The defendant prior to June 1st, 1927, was authorized to insure operators of motor vehicles against liability for personal injuries caused to others. Massachusetts required operators of vehicles to carry insurance in companies authorized to do business in that state. Claimant's intestate was general agent for the defendant company in Massachusetts, and had written a number of policies insuring residents of that state. On June 1st, 1927, receivers were appointed for defendant because of insolvency. The Massachusetts commissioner of insurance revoked the defendant's license to do business, and the registrar of motor vehicles notified those insured that they must obtain other insurance or their licenses to drive would be revoked and their cars taken off the roads.
The defendant's Massachusetts state agent in the meantime notified claimant's intestate of cancellation. He thereupon issued new policies in other companies to cover those who had entrusted their business to him • and took assignments of their claims for unearned premiums figured on a pro rata basis. It was a claim for these premiums which the court of chancery disallowed, permitting recovery only for premiums figured on the short rate.

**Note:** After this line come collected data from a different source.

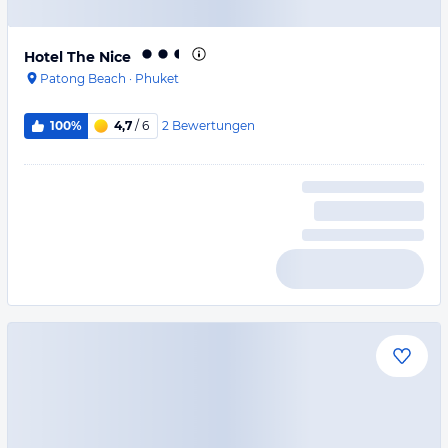
Hotel The Nice
Patong Beach
·
Phuket
2
Bewertungen
100%
4,7
/ 6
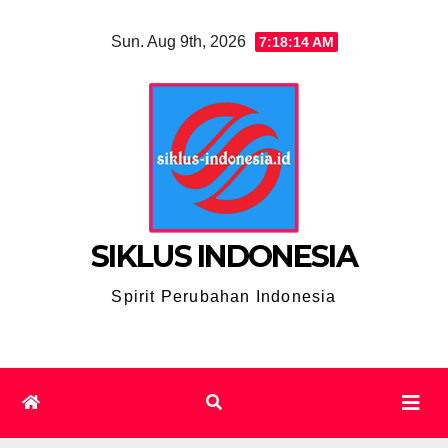
Skip
Sun. Aug 9th, 2026
7:18:15 AM
to
content
SIKLUS INDONESIA
Spirit Perubahan Indonesia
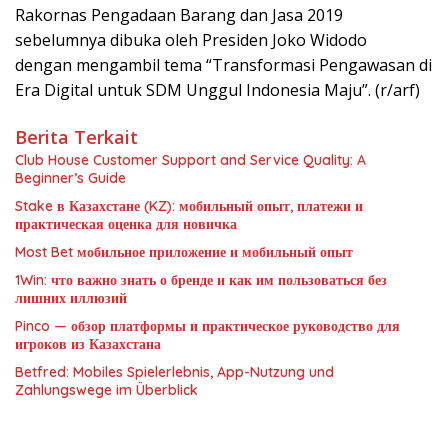
Rakornas Pengadaan Barang dan Jasa 2019
sebelumnya dibuka oleh Presiden Joko Widodo
dengan mengambil tema “Transformasi Pengawasan di
Era Digital untuk SDM Unggul Indonesia Maju”. (r/arf)
Berita Terkait
Club House Customer Support and Service Quality: A
Beginner’s Guide
Stake в Казахстане (KZ): мобильный опыт, платежи и
практическая оценка для новичка
Most Bet мобильное приложение и мобильный опыт
1Win: что важно знать о бренде и как им пользоваться без
лишних иллюзий
Pinco — обзор платформы и практическое руководство для
игроков из Казахстана
Betfred: Mobiles Spielerlebnis, App-Nutzung und
Zahlungswege im Überblick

The policies provided for a return of premiums figured at the short rate upon cancellation by the insured and at the pro rata basis, when the policy was canceled by the company. It was contended that the state agent lacked authority to cancel and that, therefore, the cancellation was not by the company. The cancellation was at all events due to the defendant's insolvency. It is immaterial, as we view it, whether the state agent had authority to cancel or not. Hothing is more useless than a policy of insurance in an insolvent company. The insured should not be embarrassed by the wrong of the company. The short rate is disadvantageous to the insured. The pro rata basis enables the insured to replace his insurance for the same rate that he could have obtained it but for the company's insolvency for which he was not responsible. Claims for the unearned premiums figured on the pro rata basis should, in equity, have been allowed.
The decree is reversed.
For affirmance—Parker, Van Buskirk, Dear, JJ. 3.
For reversal—The Chief-Justice, Trenchard, Lloyd, Case, Bodine, Donges, Heher, Perskie, Hetfield, Wells, JJ. 10.